UNITED NATIONS (Reuters) - The United Nations Security Council on Monday condemned North Korea’s recent ballistic missile tests, warning that the launches contributed to the development of nuclear weapons delivery systems and were greatly increasing tensions.
North Korea fired a ballistic missile that landed in the sea near Russia on Sunday in a launch the United States called a message to South Korea days after its new president took office pledging to engage Pyongyang in dialogue.
In a unanimously agreed statement, the 15-member council said it was of vital importance that North Korea show “sincere commitment to denuclearization through concrete action and stressed the importance of working to reduce tensions.”
“To that end, the Security Council demanded the Democratic People’s Republic of Korea conduct no further nuclear and ballistic missile tests,” the council said, adding that it was ready to impose further sanctions on the country.
The statement also condemned an April 28 ballistic missile launch by Pyongyang.
Following that launch, Washington began talks with North Korean ally China on possible new U.N. sanctions. Traditionally, the United States and China have negotiated new measures before involving remaining council members.
The U.N. Security Council first imposed sanctions on North Korea in 2006 and has strengthened the measures in response to its five nuclear tests and two long-range rocket launches. Pyongyang is threatening a sixth nuclear test.
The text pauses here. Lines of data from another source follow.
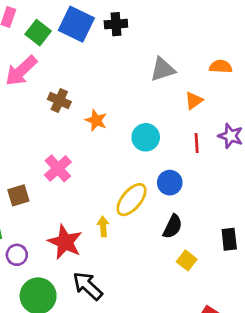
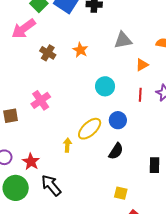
orange star: (96, 120) -> (80, 50), moved
red star: (65, 242) -> (31, 162), moved, size x0.7
yellow square: (187, 260) -> (121, 193), moved, turned -32

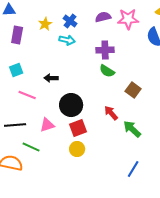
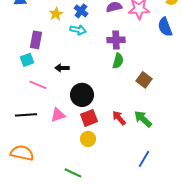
purple rectangle: (17, 35) -> (36, 40), moved
green semicircle: (107, 71) -> (118, 61), turned -105
red arrow: (111, 113) -> (119, 118), moved
green line: (31, 147) -> (73, 173), moved

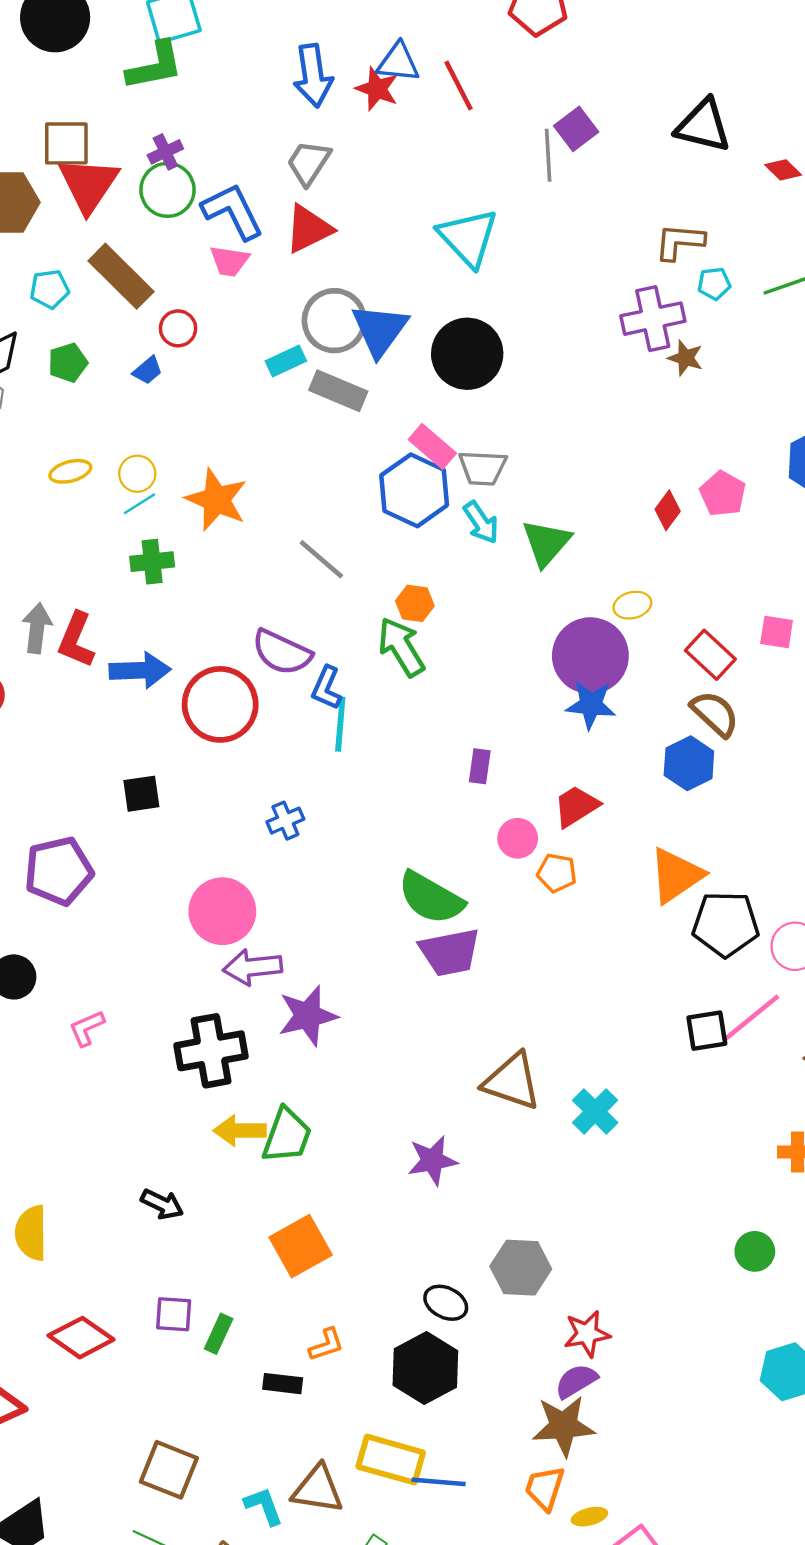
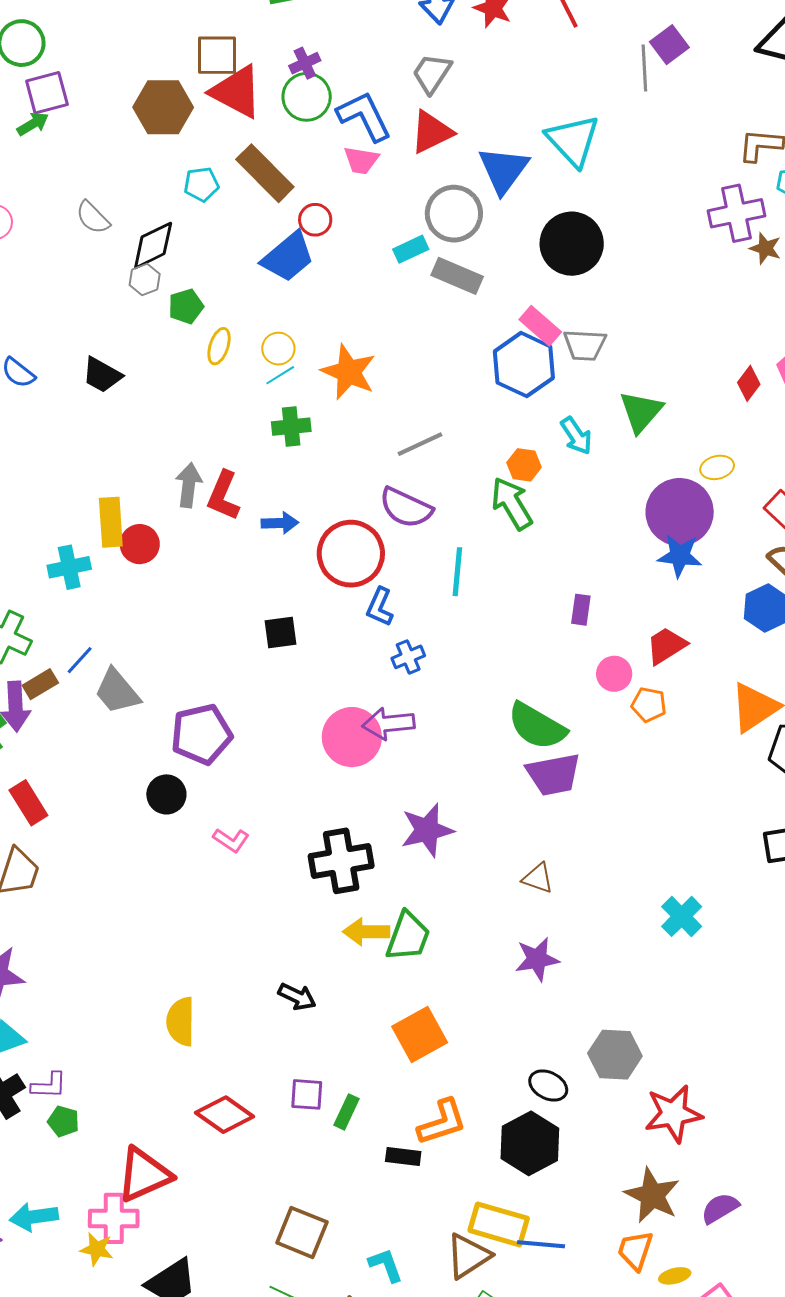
red triangle: (89, 184) -> (236, 92), turned -36
blue triangle: (380, 330) -> (503, 170), moved
green pentagon: (68, 363) -> (186, 306), moved
blue trapezoid: (148, 370) -> (288, 257), size x2.0
yellow ellipse: (70, 471) -> (219, 346), turned -57
cyan arrow: (481, 522) -> (576, 436), moved
gray line: (321, 559) -> (420, 444), moved, turned -66
blue arrow: (140, 670) -> (280, 523), size x0.7
blue L-shape: (327, 688) -> (380, 607), moved
purple pentagon: (59, 871) -> (201, 734), moved
purple arrow: (252, 967) -> (388, 724), moved
pink L-shape: (87, 1028) -> (231, 840), turned -123
brown triangle: (512, 1081) -> (538, 878), moved, size x0.6
red star: (587, 1334) -> (673, 1114), size x1.4
orange L-shape: (326, 1345) -> (442, 1122), size x1.6
purple semicircle: (576, 1381) -> (720, 1208), moved
brown star: (564, 1426) -> (652, 1195), turned 30
brown triangle: (318, 1489) -> (468, 1256), moved, turned -42

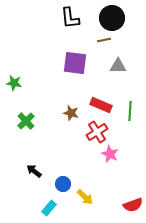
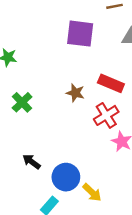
blue circle: (63, 184) -> (66, 177), size x1.5

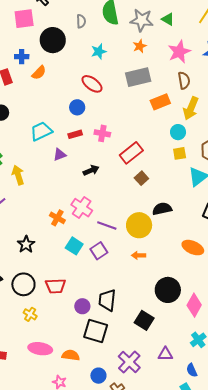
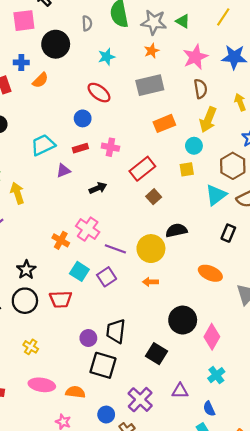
orange rectangle: (160, 102) -> (164, 123), moved
yellow square: (180, 153) -> (187, 169), moved
black circle: (23, 284) -> (25, 301), moved
red trapezoid: (55, 286) -> (61, 299), moved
“The members of the Security Council vowed to fully implement all measures imposed on (North Korea) by the Security Council and strongly urge all other member states to do so in an expeditious and serious manner,” the statement said on Monday.
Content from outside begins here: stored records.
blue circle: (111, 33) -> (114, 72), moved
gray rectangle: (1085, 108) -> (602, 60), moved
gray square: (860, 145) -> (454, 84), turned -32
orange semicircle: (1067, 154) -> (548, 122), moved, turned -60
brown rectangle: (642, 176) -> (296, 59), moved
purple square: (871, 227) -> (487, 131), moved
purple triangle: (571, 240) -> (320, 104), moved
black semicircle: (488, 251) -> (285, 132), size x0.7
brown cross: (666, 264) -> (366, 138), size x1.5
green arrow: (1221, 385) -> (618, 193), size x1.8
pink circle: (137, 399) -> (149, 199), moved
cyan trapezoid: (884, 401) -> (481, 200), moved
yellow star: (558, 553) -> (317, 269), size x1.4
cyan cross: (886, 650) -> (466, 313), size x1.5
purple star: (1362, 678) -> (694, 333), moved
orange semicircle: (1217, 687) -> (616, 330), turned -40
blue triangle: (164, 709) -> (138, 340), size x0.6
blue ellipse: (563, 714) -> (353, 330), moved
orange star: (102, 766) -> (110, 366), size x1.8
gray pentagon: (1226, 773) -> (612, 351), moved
North Korea made a global appeal in a letter released on Friday for states to reconsider enforcing U.N. sanctions on the Asian nation.
North Korea has in the past year stepped up its ballistic missile tests, firing dozens of various types of rockets, according to South Korea.
Experts said Sunday’s successful launch signals major advances in developing an intercontinental ballistic missile, such as mastery of re-entry technology and better engine performance key to targeting the United States.